Materials and Methods:
Twenty-seven patients with Diagnostic and Statistical Manual of Mental Disorders, Fourth Edition diagnosis of OCD were recruited from the specialty OCD clinic and the behavior therapy services of a tertiary care psychiatric hospital over 14 months. Patients had few or no overt compulsions and were free of medication or on a stable medication regimen for at least 2 months prior to baseline assessment. All patients received 12–16 sessions of MICBT on an outpatient basis. An independent rater (psychiatrist) administered the Yale–Brown Obsessive-Compulsive Scale (YBOCS) and the Clinical Global Impression Scale at baseline, mid- and post-treatment, and at 3-month follow-up.
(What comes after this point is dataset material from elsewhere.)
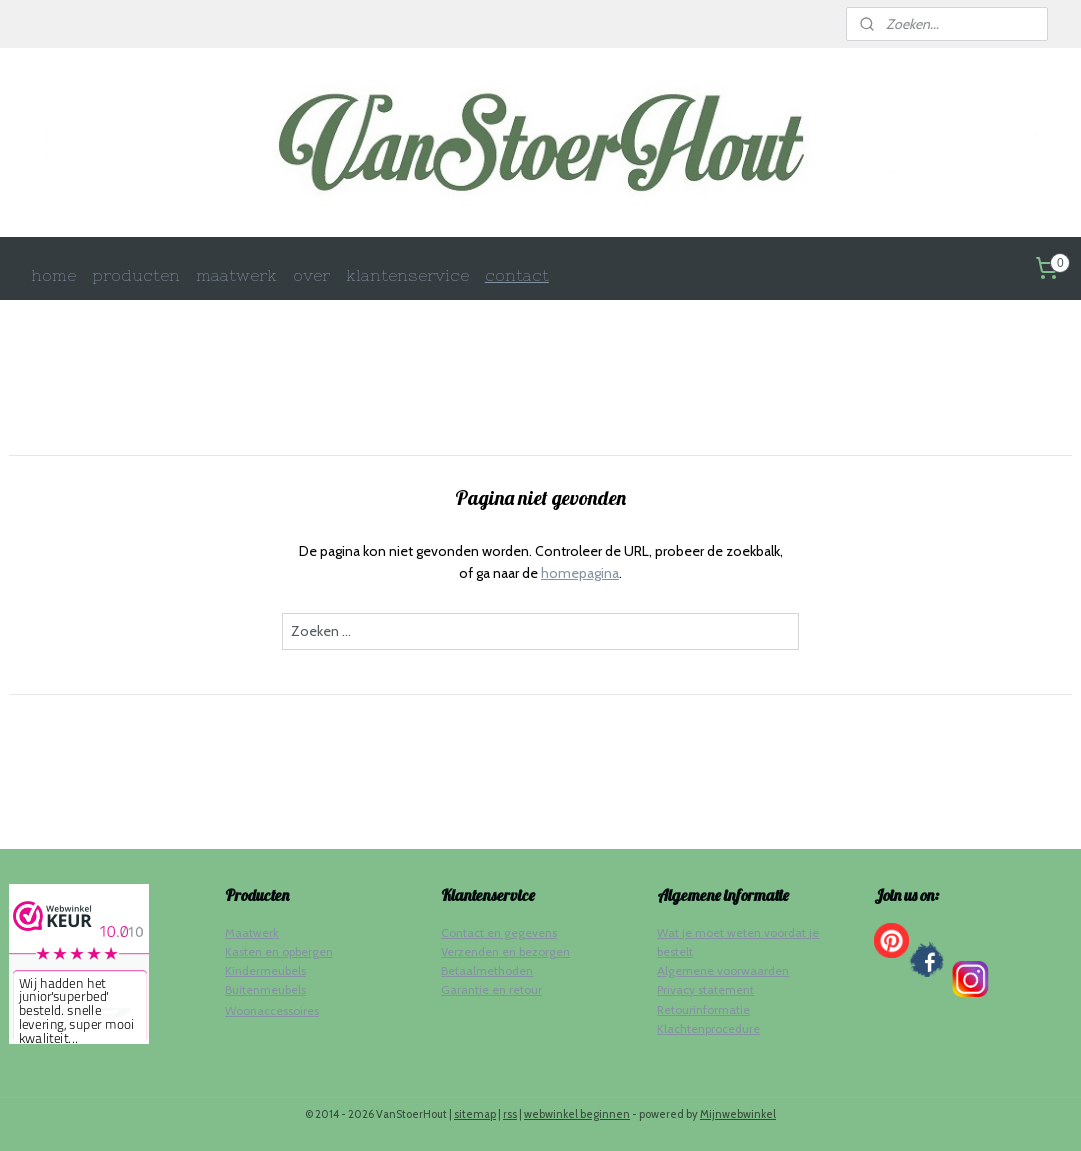  What do you see at coordinates (136, 275) in the screenshot?
I see `producten` at bounding box center [136, 275].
Of the 27 patients, 18 (67%) achieved remission (55% reduction in the YBOCS severity score) at 3-month follow-up. The average mean percentage reduction of obsessive severity at postintervention and 3-month follow-up was 56 (standard deviation [SD] = 23) and 63 (SD = 21), respectively.
Our study demonstrates that MICBT is efficacious in treating patients with POs without prominent overt compulsions. The results of this open-label study are encouraging and suggest that a larger randomized controlled trial examining the effects of MICBT may now be warranted.